ボロン酸基を含む化合物を固定化する導電性支持体は、当技術分野で一般的に使用される導電性支持体であれば特に限定されるものではない。具体的には、貴金属(金、銀、白金、パラジウム、ロジウム、イリジウム、ルテニウム等)、銅、アルミニウム、タングステン、モリブデン、クロム、チタン、ニッケル等の金属;ステンレス、ハステロイ、インコネル、モネル、ジュラルミン等の合金;半導体素子等の電極(トランジスタ、FETなど);シリコン;導電性ガラス材料;導電性プラスチック挙げられる。また、非導電性支持体を導電性材料で被覆したものも導電性支持体として用いることができる。導電性支持体の形状も、特に限定はなく、平面により形成されるもの(例えばタイタープレート、多孔質若しくは細孔アレー、マイクロ流路など)、平板、フィルム、チューブ及び粒子(磁性粒子等)が挙げられる。導電性支持体は、後述する電気的変化の測定を簡便かつ効率的に行うための電極であってもよい。

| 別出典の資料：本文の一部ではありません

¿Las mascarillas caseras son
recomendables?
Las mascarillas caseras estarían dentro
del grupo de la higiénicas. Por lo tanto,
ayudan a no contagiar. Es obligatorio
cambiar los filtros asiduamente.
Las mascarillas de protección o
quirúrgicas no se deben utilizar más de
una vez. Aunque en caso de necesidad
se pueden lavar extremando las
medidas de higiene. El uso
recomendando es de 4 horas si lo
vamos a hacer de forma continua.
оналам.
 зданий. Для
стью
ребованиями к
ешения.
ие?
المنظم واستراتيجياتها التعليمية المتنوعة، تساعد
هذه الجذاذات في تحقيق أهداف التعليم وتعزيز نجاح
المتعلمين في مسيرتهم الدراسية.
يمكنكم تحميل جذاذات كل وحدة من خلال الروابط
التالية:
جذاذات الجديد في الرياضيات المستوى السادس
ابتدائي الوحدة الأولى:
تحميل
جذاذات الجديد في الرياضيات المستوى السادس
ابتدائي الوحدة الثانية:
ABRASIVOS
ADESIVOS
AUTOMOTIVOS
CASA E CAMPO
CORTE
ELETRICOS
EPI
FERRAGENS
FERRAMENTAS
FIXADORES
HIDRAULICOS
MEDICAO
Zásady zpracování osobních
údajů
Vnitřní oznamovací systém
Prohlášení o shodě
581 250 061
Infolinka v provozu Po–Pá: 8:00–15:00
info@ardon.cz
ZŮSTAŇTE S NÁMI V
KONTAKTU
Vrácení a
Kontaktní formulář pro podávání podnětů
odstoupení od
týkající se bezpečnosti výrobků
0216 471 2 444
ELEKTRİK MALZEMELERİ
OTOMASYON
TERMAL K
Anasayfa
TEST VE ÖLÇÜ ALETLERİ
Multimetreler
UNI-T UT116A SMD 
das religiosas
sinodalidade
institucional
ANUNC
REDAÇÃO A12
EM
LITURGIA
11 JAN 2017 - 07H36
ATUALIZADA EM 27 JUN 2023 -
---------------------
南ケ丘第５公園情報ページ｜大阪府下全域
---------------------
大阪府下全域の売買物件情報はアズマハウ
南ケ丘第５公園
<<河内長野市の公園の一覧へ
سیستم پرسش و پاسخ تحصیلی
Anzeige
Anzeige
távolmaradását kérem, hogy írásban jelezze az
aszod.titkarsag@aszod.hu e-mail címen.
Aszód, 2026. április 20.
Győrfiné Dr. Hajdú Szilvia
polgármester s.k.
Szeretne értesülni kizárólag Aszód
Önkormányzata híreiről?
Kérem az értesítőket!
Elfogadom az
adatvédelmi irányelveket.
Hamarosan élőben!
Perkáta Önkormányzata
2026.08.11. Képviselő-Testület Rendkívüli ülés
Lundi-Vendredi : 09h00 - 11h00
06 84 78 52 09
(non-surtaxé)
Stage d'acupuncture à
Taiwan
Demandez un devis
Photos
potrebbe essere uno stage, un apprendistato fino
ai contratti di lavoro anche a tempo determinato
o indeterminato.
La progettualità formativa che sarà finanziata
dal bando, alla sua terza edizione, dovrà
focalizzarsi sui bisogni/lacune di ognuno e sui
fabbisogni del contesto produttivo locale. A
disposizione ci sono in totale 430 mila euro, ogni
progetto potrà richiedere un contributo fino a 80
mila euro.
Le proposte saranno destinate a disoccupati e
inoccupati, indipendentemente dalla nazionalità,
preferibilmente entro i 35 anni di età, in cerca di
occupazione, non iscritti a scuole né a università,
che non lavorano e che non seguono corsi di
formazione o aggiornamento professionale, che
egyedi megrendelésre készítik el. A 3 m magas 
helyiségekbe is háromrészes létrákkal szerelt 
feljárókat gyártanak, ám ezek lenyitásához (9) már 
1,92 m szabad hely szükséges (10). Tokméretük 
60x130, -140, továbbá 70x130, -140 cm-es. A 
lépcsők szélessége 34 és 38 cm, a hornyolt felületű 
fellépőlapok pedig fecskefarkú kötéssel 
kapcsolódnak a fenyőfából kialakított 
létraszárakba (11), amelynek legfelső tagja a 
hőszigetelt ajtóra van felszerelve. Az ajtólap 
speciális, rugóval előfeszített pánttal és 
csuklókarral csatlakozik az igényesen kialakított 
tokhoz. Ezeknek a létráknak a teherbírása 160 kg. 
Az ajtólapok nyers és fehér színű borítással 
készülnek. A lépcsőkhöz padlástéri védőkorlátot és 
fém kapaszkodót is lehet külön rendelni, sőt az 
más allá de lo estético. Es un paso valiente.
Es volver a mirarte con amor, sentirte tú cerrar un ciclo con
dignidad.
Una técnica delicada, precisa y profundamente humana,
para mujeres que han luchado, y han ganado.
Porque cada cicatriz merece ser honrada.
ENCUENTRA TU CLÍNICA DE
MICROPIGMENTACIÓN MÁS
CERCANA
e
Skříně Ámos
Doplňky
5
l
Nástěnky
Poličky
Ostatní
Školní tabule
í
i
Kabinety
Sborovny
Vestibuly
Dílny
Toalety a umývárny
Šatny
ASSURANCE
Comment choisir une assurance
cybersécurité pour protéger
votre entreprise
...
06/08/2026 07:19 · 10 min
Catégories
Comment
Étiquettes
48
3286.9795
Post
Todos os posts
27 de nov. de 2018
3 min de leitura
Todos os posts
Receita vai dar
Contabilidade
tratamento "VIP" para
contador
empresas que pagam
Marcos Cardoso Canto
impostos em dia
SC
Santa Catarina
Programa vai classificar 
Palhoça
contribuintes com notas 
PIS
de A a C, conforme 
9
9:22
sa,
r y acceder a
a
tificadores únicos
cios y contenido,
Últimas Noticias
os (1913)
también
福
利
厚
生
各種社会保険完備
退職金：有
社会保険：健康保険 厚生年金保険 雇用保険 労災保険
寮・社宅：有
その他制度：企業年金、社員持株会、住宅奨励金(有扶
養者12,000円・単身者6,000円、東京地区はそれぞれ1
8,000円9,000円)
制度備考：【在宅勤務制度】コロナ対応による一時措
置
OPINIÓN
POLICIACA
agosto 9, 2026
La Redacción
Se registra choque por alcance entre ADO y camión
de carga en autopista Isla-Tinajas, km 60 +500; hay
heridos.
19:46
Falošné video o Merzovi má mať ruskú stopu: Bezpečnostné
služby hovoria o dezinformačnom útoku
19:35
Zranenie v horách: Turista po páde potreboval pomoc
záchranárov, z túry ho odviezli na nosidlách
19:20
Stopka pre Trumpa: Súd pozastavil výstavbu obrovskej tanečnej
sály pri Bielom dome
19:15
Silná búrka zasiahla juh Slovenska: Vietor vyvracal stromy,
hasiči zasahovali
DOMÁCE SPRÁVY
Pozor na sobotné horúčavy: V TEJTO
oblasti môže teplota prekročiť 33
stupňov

ボロン酸基を含む化合物を導電性支持体に固定する方法は、特に限定されるものではない。例えば、共有結合、イオン結合、物理吸着によってボロン酸基を含む化合物を導電性支持体に固定することができる。具体的には、例えばボロン酸基を含む化合物を混和させた溶液(例えばエタノールなどの有機溶媒中)を導電性支持体上に塗布し、乾燥させることにより導電性支持体の表面にボロン酸を含む化合物を固定することができる。また、ボロン酸基を含む化合物が他の官能基を有する場合には、導電性支持体の性質や他に固定させる分子の性質、それらを用いて導電性支持体上で行う化学反応又は酵素反応の性質、などにより様々なものを取捨選択することが可能である。ボロン酸基を含む化合物は、スペーサー配列、例えば1〜10個の炭素原子を含む炭化水素基を介して、導電性支持体に結合させてもよい。
共有結合を介したボロン酸基を含む化合物の導電性支持体への固定は、例えば、ボロン酸基を含む化合物に含まれる頭部基と反応性の官能基を導電性支持体に導入して両者を反応させることにより実施できる。ボロン酸基を含む化合物が導電性支持体(例えば貴金属)と共有結合可能な頭部基を有する場合には、その頭部基を利用して、ボロン酸基を含む化合物を金や白金等の貴金属導電性支持体に共有結合を介して固定することができる。金や白金等は原子レベルで配列制御ができる。すなわち金属結晶として成長させた格子面は1原子レベルの凹凸も無い平板状加工が可能である。ここにボロン酸基を含む化合物の単分子層を構築することにより、ピロリン酸を検出するための平板状導電性支持体を得ることができる。すなわち、このボロン酸基を含む化合物の単分子層を持つ金属材でできた導電性支持体上に分子の配向が制御された上で、高さが制御されたデバイスを提供することができる。また、このボロン酸基を含む化合物の単分子層を持つ金属材でできた導電性支持体上に、ボロン酸基と結合可能なペプチドタグを介して任意のタンパク質分子を結合させることで、金属平面上にその分子の配向が制御された上で、かつ数オングストロームの誤差で固定された分子の高さが制御されたデバイスを提供することができる。例えば、導電性支持体の表面上に分子を同一配向で保持されている単分子膜として固定化することができる。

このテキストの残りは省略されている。